Kobermann – »Katalysator« (goldgelb records)
Hinter dem Pseudonym Kobermann steckt schon seit einer ganzen Weile Johannes Piller, seines Zeichens Geschäftsführer der Grellen Forelle in Wien. Wer Piller sagt, muss aber zwangsläufig auch Laminat erwähnen. Unter diesem Namen ist Johannes Piller nämlich für ClubgehrerInnen nicht nur innerhalb Wiens ein Begriff. Laminat steht für treibenden und atmosphärischen House. Das, was dort in anmutig klingende Reinform gegossen wird, lässt wenig Platz für die Erkundung experimenteller Abgründe. Genau dafür hat Piller aber mit Kobermann ein Ventil gefunden. Auf »Katalysator«, seiner ersten Langspielveröffentlichung, die jetzt auf dem Wiener Kassettenlabel goldgelb records erschienen ist, fällt gleich einmal zu Beginn die Sonne vom Himmel. Düster und unheimlich gibt sich der Sound des Albums, wobei hier bewusst auf alles verzichtet wurde, was in irgendeiner Weise als Störfaktor wirken könnte. So abstrahiert die Stücke auch daherkommen mögen, es tut sich beim genauen Hinhören einiges. Mit Field-Recordings wird ein Fundament gelegt, das sich über einen Großteil der 60 Minuten des Albums erstreckt. »Zero Hit Wonder«, das 13 Minuten lang auf wunderbar entspannten 100 bpm dahinschlurft, lässt irgendwann überhaupt nur noch die Umgebungsgeräusche für sich sprechen. Spielende Kinder, singende Vögel, das in der Ferne ertönende Tatütata der Polizei. Diese freizügige Sinnlichkeit findet allerdings bald ihr vorzeitiges Ende. Mit rauschenden Synth-Fahnen, intelligent zurückhaltenden Drum-Patterns und verhallten Sprachfetzen versteht es Kobermann, eine außerordentlich beklemmende Stimmung zu evozieren. Die geballte Wut (»Below Zero«, »Trust«) verpackt in einer Dark-Wave-Attitüde, die sich über das Album kontinuierlich steigern kann und schlussendlich etwas ratlos zurücklässt. War das jetzt echt oder nur die hyperreale Abbildung von gutgemachtem Sci-Fi-Horror?
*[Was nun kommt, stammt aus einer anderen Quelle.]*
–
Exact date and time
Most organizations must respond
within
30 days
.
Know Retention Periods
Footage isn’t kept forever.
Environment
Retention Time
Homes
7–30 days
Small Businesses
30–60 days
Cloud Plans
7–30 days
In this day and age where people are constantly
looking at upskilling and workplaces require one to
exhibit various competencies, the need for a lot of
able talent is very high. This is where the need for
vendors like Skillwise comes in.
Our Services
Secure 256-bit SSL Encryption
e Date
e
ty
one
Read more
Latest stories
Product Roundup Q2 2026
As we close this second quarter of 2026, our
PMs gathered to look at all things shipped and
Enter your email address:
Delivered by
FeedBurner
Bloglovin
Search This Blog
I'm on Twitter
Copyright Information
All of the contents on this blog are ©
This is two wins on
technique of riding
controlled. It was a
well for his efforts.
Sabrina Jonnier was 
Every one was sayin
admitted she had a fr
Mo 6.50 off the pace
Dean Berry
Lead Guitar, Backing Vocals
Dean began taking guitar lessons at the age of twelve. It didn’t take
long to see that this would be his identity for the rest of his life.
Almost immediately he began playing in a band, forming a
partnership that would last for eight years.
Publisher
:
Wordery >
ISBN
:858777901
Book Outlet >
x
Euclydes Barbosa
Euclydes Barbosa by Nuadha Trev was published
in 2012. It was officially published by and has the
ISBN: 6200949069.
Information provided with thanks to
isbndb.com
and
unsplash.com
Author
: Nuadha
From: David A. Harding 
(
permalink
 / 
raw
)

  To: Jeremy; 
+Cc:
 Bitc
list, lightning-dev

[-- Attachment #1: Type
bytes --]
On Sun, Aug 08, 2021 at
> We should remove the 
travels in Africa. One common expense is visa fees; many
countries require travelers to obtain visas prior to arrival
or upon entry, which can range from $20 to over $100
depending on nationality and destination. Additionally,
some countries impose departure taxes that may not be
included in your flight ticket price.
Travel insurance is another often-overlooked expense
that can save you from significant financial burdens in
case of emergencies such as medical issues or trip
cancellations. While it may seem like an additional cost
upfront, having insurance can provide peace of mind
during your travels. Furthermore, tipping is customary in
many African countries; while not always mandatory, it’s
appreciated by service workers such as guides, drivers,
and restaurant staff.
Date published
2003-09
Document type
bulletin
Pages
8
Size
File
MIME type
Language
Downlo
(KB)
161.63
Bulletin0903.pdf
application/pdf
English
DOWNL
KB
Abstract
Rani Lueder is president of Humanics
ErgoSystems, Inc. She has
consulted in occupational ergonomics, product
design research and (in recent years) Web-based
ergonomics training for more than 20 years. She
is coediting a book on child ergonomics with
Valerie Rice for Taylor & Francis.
Fischerle – »Beard & Parachute« (Pointless Geometry)
Fischerle ist Masocki Wyteuz aus Polen. Im letzten Jahr veröffentlichte er auf dem schottischen Kassettenlabel Czaszka Records ein vielbeachtetes Album, das innerhalb kürzester Zeit völlig zu Recht vergriffen war. »Post-functional Dub Objects« stellte für den Produzenten allerdings auch eine wichtige künstlerische Zäsur dar. Die einst so verworrenen, wenig greifbaren und selbst für experimentelle Verhältnisse nur selten durchstrukturierten Arrangements wichen einer tanzbareren Mischung aus umfunktionierten Dub-Techno, ohne dabei auf die für ihn so charakteristischen Percussion-Spielereien zu vergessen. Die Geometrie seiner Musik war immer schon schwer zu fassen. Sie wirkt dabei auf seinem neuen, laut eigenen Angaben in einer frei improvisierten Jam-Session entstandenen Album »Beard & Parachute« aber noch eine Spur komplexer. Es wabert, es pfeift, im Hintergrund rattert es ganz aufgeregt. Und die verstolperten Kicks kneten die untere Magengegend in stoischer Repetition ordentlich durch. Das bringt Auflockerung in von Maschinen kontrollierte Arrangements, wird nervöse Füße aber nicht so schnell zur Ruhe kommen lassen. Immerhin: Seine Musik führt unweigerlich dazu, sich verworrene Kabel und wild leuchtende Kästen und Gerätschaften vorzustellen, die genau diese Sounds überhaupt erst möglich machen. Fischerles Welt steht eben auch für analoge Festspiele. Das Album selbst kann allegorisch für eine Ansammlung von surrealistischen Gemälden gesehen werden, deren Komposition durch dissonante Töne neue Themen einleitet und zu einigen Überraschungsmomenten führt. Mit »Beard & Parachute« setzt Fischerle das fort, was letztes Jahr mit »Post-functional Dub Objects« begann. Verschleppte Rhythmen verwachsen in anspruchsvoll montierten Strukturen, die sich in ihrer beständigen Abwechslung nicht selbst überholen, sondern für einige überraschende Momente sorgen.

»Grundrauschen« im Radio
»Grundrauschen« ist nicht nur der Name dieser Kolumne, sondern auch ein Gefühl, das sich in und mit Musik beschreiben lässt. Auf Radio Orange 94.0 wird jeden dritten Dienstag im Monat ab 21:00 Uhr genau diesem Gefühl nachgespürt – mit interessanten KünstlerInnen und experimenteller Musik, die sich dem Mainstream weitläufig entzieht. Je größer die Verstärkung, umso deutlicher das Grundrauschen.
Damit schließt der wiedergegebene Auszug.